REQUIRED ACTION: The expected output is the set of lines below beginning at the one that contains "で、企業はコストを抑えながら持続的な成長を実" and ending at the final line, reproduced exactly.

DATA PROVIDED:
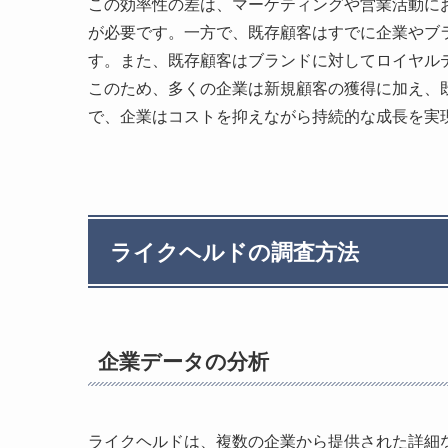
この効率性の差は、マーケティングや営業活動に
が必要です。一方で、既存顧客はすでに企業やブ
す。また、既存顧客はブランドに対してロイヤル
このため、多くの企業は新規顧客の獲得に加え、
で、企業はコストを抑えながら持続的な成長を実
ライクヘルドの調査方法
企業データの分析
ライクヘルドは、複数の企業から提供された詳細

FINISHED TASK:
で、企業はコストを抑えながら持続的な成長を実
ライクヘルドの調査方法
企業データの分析
ライクヘルドは、複数の企業から提供された詳細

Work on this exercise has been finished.